Ive had an incredible week also,
I received NAD+ on monday, started Magnesium Malate (800mg) and 1500 or 3000 of slow release niacin.
Brain Fog I am lucky to rarely get it.
But the PEM,phew.

Seems a real rocking combo.
Funny! @gregh286 what other things have worked for you previously? What did you try, that gave you a positive result? Just wondering if we have reacted to the same stuff.
 

gregh286

Senior Member
Messages
976
Location
Londonderry, Northern Ireland.
Funny! @gregh286 what other things have worked for you previously? What did you try, that gave you a positive result? Just wondering if we have reacted to the same stuff.

Vasodilators help me tonnes. My bp is 130/90 but can goto 250/110 under light exercise. Lay terms...? Body refusing to dilate to protect host...

So i rotate all these.....red wine....hot bath....humid country....nifedipine....citrulline...arginine.....sauna and carbs. (Insulin expands artery)

No surprise niacin helps...big vasodilator.
Put magnesium in that boat too.

Wont be surprised if they discover cfs is just closed arterioles....cell protection mechanism.
Times that what it feels like to me.
I get highly.toxic...night sweats etc...body cant seem to banish toxic waste properly then dumps.it to skin in sleep.

Total muscle starvation......how but? Closed off microcirculation.
Body see danger to cells.....right lads close off the supply valve.
Body is smart tho.....need to rotate it gets used to one supplement.
 
Last edited:

TiredBill

Senior Member
Messages
335
Not to be a downer but after some spectacular days (and more that were very acceptable) it has been a rougher week.

Not sure why exactly. I feel pretty good at managing PEM and listening to my body's feedback, but perhaps in the burst of feeling energetic, I over did it? My garden (where there is still plenty of work to do) is starting to look beautiful.

I'm sure we all understand the up and downs of living with this illness.

Still, way above the baseline previous to starting ASV. Taking it very easy this week.

Not to provoke feelings of envy from those in frigid climes, but here in Los Angeles (where is it generally mild) we've had an unusually warm and Spring-like Winter. Flowers are in bloom.

Best to all.

Bill
 
Messages
30
Location
London, UK
@TiredBill whatever helps, however long... we have to keep trying stuff, and improve wherever we can. Some things will make a big difference, some won’t, it’s heartbreaking when a new marvelous thing doesn’t deliver long term, but here also lies our strength: we don’t give up.

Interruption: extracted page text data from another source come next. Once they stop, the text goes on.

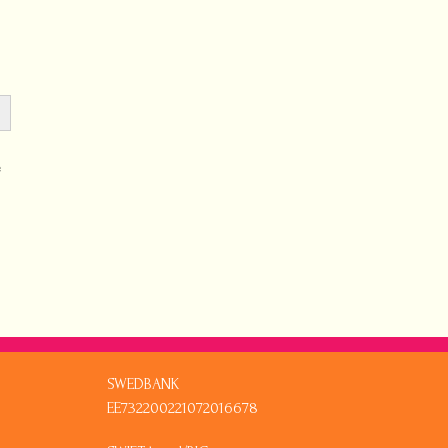
e
SWEDBANK
EE732200221072016678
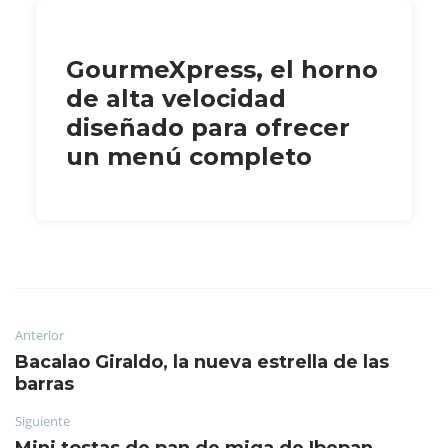
GourmeXpress, el horno
de alta velocidad
diseñado para ofrecer
un menú completo
Anterior
Bacalao Giraldo, la nueva estrella de las
barras
Siguiente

I do hope you did not overdo it because of excitement (this has cost me a lot in my ME career) but if the only long term result you get from this is a lovely garden, it’s something to put you in a great mood in the morning.

Anything related to sleep that can be improved could make a drastic difference. And maybe it worked really well for you on just this side, and your excitement made you push too hard without realising. How about (once recovered from the gardening) you pace? I never expect any one change to bring more than a few % improvement, don’t lose those few % because of an excitement led crash!